DIRECTIONS:
Once the line containing "Image resolution: width=1568 pixels, height=1527" is found in the entries below, restate it and each following line word for word, stopping after the line containing "Image resolution: width=1248".

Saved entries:
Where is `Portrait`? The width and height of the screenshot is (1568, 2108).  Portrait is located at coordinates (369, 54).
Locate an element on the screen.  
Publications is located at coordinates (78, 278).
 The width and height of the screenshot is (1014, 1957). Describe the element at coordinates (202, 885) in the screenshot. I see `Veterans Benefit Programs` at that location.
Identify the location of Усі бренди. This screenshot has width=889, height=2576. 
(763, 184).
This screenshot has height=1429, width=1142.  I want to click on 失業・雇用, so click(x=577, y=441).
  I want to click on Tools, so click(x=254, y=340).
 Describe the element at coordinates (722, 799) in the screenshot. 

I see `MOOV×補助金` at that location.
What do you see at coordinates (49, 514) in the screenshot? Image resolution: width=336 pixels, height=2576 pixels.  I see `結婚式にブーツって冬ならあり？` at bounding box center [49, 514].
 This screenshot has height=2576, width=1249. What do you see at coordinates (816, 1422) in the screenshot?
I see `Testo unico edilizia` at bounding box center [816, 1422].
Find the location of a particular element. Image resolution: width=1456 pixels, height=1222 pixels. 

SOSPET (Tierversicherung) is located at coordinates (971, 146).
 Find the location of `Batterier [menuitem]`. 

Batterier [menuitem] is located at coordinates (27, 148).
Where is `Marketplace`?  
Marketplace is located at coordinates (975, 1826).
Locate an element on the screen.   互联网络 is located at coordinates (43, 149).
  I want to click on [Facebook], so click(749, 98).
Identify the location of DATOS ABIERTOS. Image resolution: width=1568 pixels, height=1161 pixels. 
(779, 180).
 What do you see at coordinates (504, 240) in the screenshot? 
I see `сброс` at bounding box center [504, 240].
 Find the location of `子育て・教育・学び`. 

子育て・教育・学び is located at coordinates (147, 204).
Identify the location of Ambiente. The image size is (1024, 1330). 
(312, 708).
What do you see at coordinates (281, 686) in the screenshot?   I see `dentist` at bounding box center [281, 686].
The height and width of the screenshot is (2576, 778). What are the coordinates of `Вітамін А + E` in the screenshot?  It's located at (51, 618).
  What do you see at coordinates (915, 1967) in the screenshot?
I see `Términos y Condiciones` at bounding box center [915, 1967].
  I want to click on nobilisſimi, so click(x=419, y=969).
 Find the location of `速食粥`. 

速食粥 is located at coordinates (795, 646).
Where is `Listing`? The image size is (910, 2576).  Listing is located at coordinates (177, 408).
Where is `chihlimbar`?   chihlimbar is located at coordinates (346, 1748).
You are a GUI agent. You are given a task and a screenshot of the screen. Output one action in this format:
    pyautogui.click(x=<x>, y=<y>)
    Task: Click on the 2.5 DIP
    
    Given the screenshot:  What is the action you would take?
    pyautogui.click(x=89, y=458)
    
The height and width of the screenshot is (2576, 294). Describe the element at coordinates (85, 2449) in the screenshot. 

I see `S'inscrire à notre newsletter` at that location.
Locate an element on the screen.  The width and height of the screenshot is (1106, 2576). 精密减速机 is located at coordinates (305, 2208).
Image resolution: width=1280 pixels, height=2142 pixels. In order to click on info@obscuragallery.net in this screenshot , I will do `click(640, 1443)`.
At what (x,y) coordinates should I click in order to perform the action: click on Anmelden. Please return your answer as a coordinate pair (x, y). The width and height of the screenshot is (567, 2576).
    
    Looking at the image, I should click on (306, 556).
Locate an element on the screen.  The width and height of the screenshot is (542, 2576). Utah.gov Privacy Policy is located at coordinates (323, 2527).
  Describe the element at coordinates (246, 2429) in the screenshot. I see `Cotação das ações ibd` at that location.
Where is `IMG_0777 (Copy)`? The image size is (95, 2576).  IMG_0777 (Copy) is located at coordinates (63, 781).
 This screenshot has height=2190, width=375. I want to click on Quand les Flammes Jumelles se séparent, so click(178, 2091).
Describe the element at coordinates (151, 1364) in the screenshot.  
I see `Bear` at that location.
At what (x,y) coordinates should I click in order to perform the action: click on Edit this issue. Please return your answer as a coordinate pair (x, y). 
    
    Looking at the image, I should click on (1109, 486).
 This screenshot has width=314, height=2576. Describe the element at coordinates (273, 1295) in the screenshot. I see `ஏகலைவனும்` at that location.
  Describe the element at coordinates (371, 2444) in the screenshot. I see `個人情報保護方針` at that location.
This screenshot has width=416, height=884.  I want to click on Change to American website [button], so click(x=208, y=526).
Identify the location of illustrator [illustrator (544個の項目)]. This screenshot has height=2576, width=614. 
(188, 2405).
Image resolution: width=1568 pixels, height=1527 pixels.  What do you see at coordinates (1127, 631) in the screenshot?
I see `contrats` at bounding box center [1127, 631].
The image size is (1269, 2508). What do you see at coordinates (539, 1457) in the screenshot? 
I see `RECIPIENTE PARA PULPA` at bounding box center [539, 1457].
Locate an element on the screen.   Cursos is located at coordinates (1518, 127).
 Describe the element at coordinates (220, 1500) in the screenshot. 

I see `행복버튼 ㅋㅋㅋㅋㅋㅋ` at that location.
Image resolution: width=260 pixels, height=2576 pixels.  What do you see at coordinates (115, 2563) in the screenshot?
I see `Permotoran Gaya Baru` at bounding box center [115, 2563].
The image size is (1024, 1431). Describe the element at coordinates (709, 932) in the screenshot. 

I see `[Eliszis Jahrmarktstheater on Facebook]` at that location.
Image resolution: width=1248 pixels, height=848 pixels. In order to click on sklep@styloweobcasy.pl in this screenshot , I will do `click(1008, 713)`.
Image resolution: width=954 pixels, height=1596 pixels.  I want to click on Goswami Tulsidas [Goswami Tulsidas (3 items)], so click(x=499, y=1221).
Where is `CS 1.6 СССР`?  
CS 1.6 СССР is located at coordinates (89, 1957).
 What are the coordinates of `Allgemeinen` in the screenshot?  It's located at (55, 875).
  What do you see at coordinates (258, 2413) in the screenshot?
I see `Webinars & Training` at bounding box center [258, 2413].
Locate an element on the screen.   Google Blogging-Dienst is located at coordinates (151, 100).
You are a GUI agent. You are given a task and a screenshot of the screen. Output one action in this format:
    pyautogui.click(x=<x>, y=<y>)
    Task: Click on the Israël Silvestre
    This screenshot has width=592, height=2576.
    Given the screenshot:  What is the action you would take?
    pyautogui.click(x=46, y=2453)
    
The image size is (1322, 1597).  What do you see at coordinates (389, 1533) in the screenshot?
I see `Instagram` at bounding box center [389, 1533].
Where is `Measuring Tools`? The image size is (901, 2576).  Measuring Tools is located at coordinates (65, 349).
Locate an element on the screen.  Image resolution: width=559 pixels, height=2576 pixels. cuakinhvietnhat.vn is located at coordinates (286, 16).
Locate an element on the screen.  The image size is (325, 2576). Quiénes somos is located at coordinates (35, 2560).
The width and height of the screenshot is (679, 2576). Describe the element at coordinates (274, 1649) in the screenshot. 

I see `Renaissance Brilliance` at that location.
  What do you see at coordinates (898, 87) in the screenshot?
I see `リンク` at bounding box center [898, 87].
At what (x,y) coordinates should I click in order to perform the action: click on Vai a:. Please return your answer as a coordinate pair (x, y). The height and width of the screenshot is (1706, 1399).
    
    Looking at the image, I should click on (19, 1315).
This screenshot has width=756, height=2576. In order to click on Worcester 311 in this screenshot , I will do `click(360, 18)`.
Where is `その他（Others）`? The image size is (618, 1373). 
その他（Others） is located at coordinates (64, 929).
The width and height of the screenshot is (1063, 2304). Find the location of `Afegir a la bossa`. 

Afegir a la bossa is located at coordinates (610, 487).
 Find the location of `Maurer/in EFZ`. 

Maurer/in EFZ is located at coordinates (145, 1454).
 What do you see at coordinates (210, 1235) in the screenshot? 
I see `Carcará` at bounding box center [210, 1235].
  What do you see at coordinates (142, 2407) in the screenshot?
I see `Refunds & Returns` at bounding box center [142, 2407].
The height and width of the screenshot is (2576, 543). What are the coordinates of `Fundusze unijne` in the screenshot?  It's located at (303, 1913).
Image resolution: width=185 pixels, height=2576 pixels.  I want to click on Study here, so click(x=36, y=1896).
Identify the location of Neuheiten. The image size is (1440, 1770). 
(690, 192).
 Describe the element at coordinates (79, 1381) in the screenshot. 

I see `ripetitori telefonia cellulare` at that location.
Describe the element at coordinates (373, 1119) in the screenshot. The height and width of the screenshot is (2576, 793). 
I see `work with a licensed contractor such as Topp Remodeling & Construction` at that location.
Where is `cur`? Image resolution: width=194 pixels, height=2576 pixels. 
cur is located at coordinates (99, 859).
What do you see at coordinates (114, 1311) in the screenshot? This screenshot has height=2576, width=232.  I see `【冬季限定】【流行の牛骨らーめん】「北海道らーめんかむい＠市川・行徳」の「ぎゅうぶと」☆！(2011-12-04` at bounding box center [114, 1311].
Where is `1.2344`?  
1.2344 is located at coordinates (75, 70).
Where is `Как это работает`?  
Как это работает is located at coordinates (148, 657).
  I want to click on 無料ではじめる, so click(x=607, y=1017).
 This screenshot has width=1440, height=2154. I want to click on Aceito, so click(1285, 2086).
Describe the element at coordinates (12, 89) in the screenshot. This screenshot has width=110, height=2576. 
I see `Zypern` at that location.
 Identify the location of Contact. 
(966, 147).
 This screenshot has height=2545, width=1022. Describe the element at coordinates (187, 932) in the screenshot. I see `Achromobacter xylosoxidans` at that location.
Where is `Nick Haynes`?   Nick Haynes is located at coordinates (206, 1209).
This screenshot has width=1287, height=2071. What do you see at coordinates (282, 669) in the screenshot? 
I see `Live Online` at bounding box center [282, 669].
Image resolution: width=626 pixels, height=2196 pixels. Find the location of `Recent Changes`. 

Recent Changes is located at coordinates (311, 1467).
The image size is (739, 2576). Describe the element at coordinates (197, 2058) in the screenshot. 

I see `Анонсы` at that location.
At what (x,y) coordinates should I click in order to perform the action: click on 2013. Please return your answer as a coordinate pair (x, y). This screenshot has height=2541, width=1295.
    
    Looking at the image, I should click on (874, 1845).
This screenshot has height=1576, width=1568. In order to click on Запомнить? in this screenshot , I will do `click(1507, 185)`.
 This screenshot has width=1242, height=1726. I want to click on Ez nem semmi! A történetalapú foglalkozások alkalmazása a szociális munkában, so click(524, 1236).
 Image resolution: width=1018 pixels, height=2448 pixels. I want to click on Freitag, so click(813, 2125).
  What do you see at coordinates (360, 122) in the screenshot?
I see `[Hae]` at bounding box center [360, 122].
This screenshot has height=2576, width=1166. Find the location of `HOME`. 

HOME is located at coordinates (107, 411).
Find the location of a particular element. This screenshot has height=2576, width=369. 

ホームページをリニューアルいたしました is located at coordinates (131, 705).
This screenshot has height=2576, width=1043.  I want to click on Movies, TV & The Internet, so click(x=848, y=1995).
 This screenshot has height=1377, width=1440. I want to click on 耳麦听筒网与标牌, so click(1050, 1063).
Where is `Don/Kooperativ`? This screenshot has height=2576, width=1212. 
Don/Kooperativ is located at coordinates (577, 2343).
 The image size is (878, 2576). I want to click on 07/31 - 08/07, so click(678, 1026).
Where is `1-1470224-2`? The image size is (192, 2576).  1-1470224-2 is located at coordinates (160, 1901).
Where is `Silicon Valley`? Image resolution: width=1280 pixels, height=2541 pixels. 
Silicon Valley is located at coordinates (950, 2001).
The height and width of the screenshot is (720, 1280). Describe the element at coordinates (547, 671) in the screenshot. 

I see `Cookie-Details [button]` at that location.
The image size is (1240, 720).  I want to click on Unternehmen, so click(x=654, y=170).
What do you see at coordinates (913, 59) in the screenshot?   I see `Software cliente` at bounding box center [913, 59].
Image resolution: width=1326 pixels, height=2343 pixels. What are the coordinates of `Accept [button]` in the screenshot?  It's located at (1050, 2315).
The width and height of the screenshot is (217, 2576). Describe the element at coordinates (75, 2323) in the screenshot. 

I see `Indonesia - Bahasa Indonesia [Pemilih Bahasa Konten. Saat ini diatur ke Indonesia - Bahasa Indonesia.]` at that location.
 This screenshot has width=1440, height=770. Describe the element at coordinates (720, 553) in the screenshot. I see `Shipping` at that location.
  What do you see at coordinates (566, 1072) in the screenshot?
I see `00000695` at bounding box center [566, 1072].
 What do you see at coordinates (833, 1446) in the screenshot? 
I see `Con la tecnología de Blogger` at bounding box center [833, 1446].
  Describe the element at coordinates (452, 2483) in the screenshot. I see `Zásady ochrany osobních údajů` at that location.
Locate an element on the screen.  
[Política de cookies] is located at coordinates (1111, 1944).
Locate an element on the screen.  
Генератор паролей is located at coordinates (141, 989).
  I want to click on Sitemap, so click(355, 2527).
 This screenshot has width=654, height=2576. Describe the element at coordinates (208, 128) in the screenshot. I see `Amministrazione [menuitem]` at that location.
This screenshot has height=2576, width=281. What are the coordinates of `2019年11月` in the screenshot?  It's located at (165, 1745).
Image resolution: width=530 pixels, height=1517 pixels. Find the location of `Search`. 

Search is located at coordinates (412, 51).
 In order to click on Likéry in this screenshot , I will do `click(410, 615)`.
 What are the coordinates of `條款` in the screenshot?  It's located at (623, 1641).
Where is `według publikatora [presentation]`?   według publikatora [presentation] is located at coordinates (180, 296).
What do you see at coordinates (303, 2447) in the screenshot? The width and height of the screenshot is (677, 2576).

EXPECTED ANSWER:
Image resolution: width=1568 pixels, height=1527 pixels.  What do you see at coordinates (1127, 631) in the screenshot?
I see `contrats` at bounding box center [1127, 631].
The image size is (1269, 2508). What do you see at coordinates (539, 1457) in the screenshot? 
I see `RECIPIENTE PARA PULPA` at bounding box center [539, 1457].
Locate an element on the screen.   Cursos is located at coordinates (1518, 127).
 Describe the element at coordinates (220, 1500) in the screenshot. 

I see `행복버튼 ㅋㅋㅋㅋㅋㅋ` at that location.
Image resolution: width=260 pixels, height=2576 pixels.  What do you see at coordinates (115, 2563) in the screenshot?
I see `Permotoran Gaya Baru` at bounding box center [115, 2563].
The image size is (1024, 1431). Describe the element at coordinates (709, 932) in the screenshot. 

I see `[Eliszis Jahrmarktstheater on Facebook]` at that location.
Image resolution: width=1248 pixels, height=848 pixels. In order to click on sklep@styloweobcasy.pl in this screenshot , I will do `click(1008, 713)`.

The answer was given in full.